**PROBLEM DESCRIPTION**
Where does the word "readers" show up in the records? Copy every line that has it.

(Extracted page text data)
┄┄┄┄┄┄┄┄┄┄┄┄┄┄┄┄┄┄┄┄

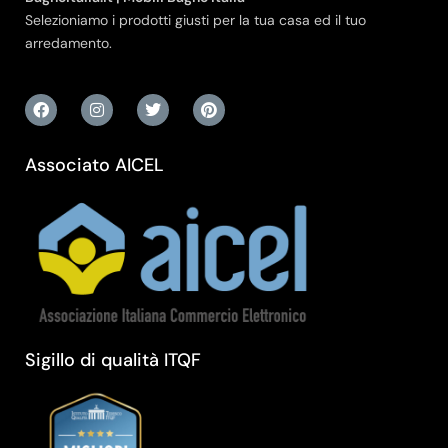
Selezioniamo i prodotti giusti per la tua casa ed il tuo
arredamento.
Associato AICEL
Sigillo di qualità ITQF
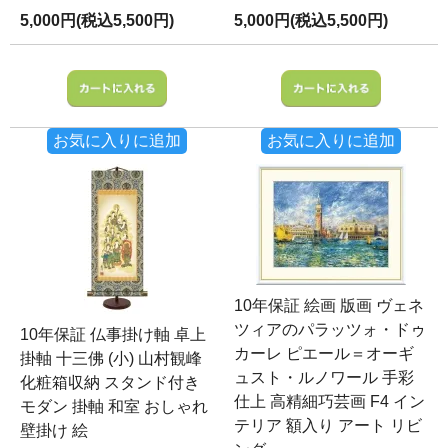
5,000円(税込5,500円)
5,000円(税込5,500円)
お気に入りに追加
お気に入りに追加
10年保証 絵画 版画 ヴェネ
ツィアのパラッツォ・ドゥ
10年保証 仏事掛け軸 卓上
カーレ ピエール＝オーギ
掛軸 十三佛 (小) 山村観峰
ュスト・ルノワール 手彩
化粧箱収納 スタンド付き
仕上 高精細巧芸画 F4 イン
モダン 掛軸 和室 おしゃれ
テリア 額入り アート リビ
壁掛け 絵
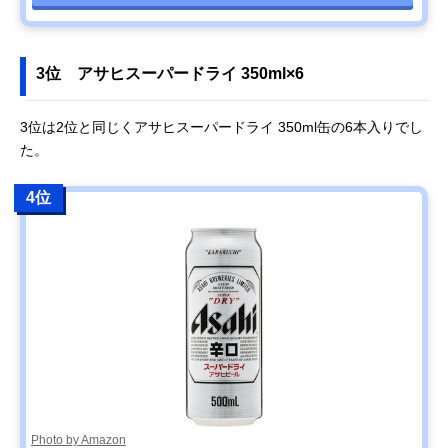
3位 アサヒスーパードライ 350ml×6
3位は2位と同じくアサヒスーパードライ 350ml缶の6本入りでし
た。
4位
Photo by Amazon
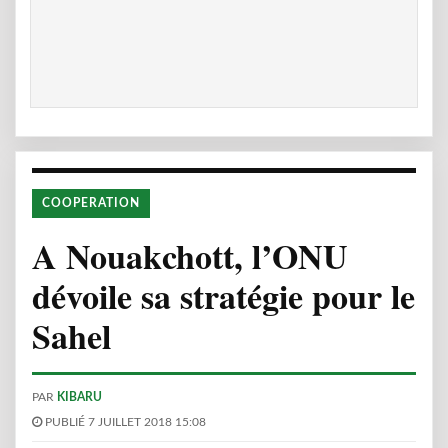
COOPERATION
A Nouakchott, l’ONU
dévoile sa stratégie pour le
Sahel
PAR
KIBARU
PUBLIÉ 7 JUILLET 2018 15:08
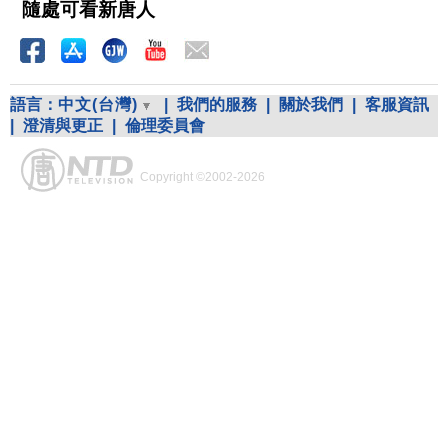
隨處可看新唐人
語言：
中文(台灣)
|
我們的服務
|
關於我們
|
客服資訊
|
澄清與更正
|
倫理委員會
Copyright ©2002-2026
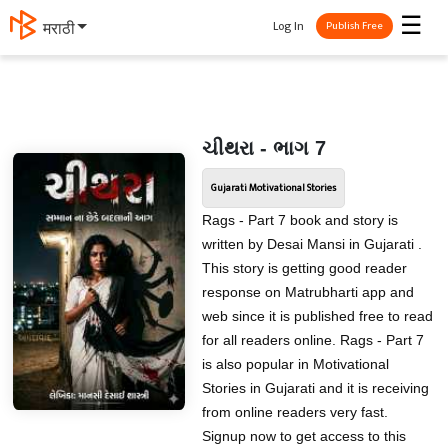
☰
Log In
मराठी
Publish Free
ચીથરા - ભાગ 7
Gujarati Motivational Stories
Rags - Part 7 book and story is
written by Desai Mansi in Gujarati .
This story is getting good reader
response on Matrubharti app and
web since it is published free to read
for all readers online. Rags - Part 7
is also popular in Motivational
Stories in Gujarati and it is receiving
from online readers very fast.
Signup now to get access to this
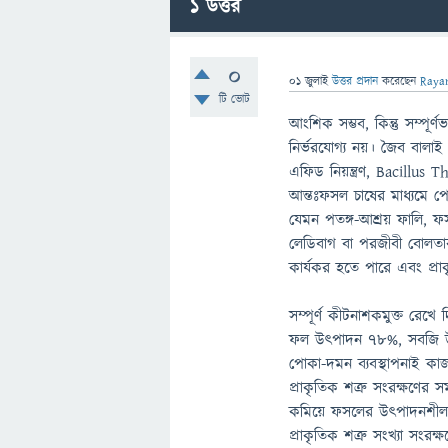
1
উত্তর
0
01 জুলাই
উত্তর প্রদান
করেছেন
Raya
টি ভোট
আংশিক সম্ভব, কিন্তু সম্পূর্
নির্ভরযোগ্য নয়। জৈব বাল
এফিড নিয়ন্ত্রণ, Bacillus Thu
আন্তঃফসল চাষের মাধ্যমে পোক
যেমন পতঙ্গ-আশ্রয় ফালি, 
লেডিবাগ বা পরজীবী বোলতার ম
কার্যকর হতে পারে এবং প্রাকৃ
সম্পূর্ণ কীটনাশকমুক্ত রেখ
ফল উৎপাদন ৭৮%, সবজি উৎপ
পোকা-দমন ব্যবস্থাপনাই কাজ
প্রাকৃতিক শত্রু সংরক্ষণের
কমিয়ে ফসলের উৎপাদনশীলতা ও ব
প্রাকৃতিক শত্রু সংখ্যা সং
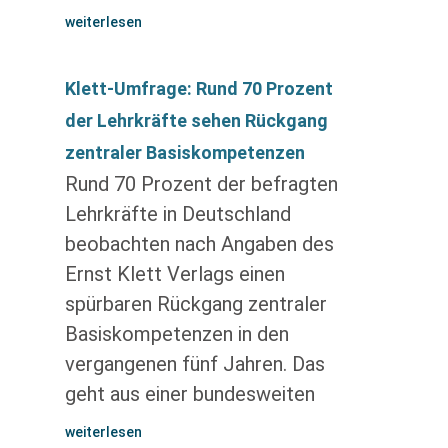
weiterlesen
Klett-Umfrage: Rund 70 Prozent
der Lehrkräfte sehen Rückgang
zentraler Basiskompetenzen
Rund 70 Prozent der befragten
Lehrkräfte in Deutschland
beobachten nach Angaben des
Ernst Klett Verlags einen
spürbaren Rückgang zentraler
Basiskompetenzen in den
vergangenen fünf Jahren. Das
geht aus einer bundesweiten
weiterlesen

┄┄┄┄┄┄┄┄┄┄┄┄┄┄┄┄┄┄┄┄

**ANSWER TO THIS PROBLEM**
for all readers online. Rags - Part 7
from online readers very fast.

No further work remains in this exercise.